PCDworks (PCD) is a full-service product development company tucked in the piney woods of East Texas, about 35 miles southwest of Tyler, TX. The firm has been in business for 22 years, and its seven employees have helped clients on everything from product concept to design for manufacturing — and everything in between.
The company's portfolio is extensive. PCD has worked on a wide range of products, from the oil patch to the medical industry, transportation to IoT, and military to consumer goods. The company is known, in part, for its collaborative immersion sessions held at its campus. It's not all that uncommon to hold these sessions at the dinner table or on the porch overlooking the valley.
I recently spoke to Mike Rainone, the vice-president of innovation and the company’s co-founder. He founded the company with his wife, Donna, who serves as the company’s president. I wanted to pick Mike’s brain about the current state of new product development and innovation in the U.S.

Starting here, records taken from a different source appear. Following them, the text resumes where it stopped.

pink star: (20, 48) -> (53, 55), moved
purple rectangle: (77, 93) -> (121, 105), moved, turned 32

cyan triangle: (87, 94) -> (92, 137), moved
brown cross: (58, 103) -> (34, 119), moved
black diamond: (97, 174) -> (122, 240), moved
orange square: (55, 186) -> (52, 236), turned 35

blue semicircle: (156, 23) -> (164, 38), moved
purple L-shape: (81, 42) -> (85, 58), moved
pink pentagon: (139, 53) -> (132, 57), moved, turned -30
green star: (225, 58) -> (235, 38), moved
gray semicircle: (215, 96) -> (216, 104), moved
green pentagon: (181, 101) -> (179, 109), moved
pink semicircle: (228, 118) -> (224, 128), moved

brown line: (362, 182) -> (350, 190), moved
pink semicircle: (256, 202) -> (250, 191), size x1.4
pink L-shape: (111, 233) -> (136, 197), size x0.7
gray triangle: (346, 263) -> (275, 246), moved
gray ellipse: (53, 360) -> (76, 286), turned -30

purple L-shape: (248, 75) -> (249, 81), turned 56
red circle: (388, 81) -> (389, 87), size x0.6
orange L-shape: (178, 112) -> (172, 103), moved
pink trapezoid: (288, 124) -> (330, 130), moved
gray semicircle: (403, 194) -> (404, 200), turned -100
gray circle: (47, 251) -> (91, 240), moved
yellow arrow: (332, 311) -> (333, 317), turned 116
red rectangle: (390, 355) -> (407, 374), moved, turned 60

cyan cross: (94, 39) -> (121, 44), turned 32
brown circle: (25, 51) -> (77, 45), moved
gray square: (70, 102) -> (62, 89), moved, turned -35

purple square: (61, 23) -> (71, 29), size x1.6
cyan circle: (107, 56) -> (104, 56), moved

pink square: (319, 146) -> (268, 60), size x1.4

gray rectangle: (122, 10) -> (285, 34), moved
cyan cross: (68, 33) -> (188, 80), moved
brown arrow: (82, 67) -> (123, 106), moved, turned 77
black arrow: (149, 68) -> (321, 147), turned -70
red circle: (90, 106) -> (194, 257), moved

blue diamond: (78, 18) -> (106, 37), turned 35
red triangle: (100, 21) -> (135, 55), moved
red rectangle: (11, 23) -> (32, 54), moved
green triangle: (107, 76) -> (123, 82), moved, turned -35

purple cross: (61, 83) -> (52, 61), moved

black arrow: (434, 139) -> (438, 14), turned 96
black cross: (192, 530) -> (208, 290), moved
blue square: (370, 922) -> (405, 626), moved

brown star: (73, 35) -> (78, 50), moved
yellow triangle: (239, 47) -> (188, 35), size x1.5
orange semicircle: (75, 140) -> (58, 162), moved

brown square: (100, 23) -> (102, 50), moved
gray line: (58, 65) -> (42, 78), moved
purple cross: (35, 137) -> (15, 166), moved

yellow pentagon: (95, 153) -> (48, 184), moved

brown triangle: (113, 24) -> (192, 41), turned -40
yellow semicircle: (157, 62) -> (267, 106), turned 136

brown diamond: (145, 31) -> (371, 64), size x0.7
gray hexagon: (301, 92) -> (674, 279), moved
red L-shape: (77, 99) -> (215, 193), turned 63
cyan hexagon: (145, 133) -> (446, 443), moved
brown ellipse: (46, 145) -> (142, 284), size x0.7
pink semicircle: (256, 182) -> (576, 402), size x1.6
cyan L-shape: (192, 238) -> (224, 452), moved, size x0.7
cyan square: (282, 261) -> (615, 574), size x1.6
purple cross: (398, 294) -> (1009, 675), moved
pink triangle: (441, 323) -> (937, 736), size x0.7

According to Rainone, it all boils down to the size of the shop. “Large-scale enterprises have, to a large part, abandoned their internal [new product development] NPD efforts and now find it easier to simple pluck up budding start-ups when they have taken the risk out of the effort," he says.
While small-scale innovation is blooming, particularly in incubators and accelerators, it has become easier for big companies to watch and then “cherry pick” the best. Large businesses have also become more risk-averse and, as Rainone says, they “realize that they are terrible at starting and nurturing innovation.”
According to Rainone, the rate of innovation in the U.S. has been declining for years in terms of corporate investment in innovation. Places like Israel, Sweden, Finland, and Switzerland far outpace the U.S. in many categories, including per capita government investment. However, he believes that there has been a shift toward self-motivated innovation (little guys in incubators) from those driven by corporate investment.
The government could play a larger role in bridging the innovation gap. While countries in Europe see a lot of investment in startups, Rainone says the free-market form of capitalism keeps the government away from seeding, except for programs like the Small Business Innovation Research (SBIR) and Small Business Technology Transfer (STTR) programs that can help with prototyping, R&D, and even commercialization.
Over the next two years, Rainone expects to see an uptick in small startups. He says that entrepreneurs will eventually learn to solve more problems rather than whimsically coming up with simple products that they think people will buy. But who knows? I’m sure that many companies are right now working on the next best fidget spinner.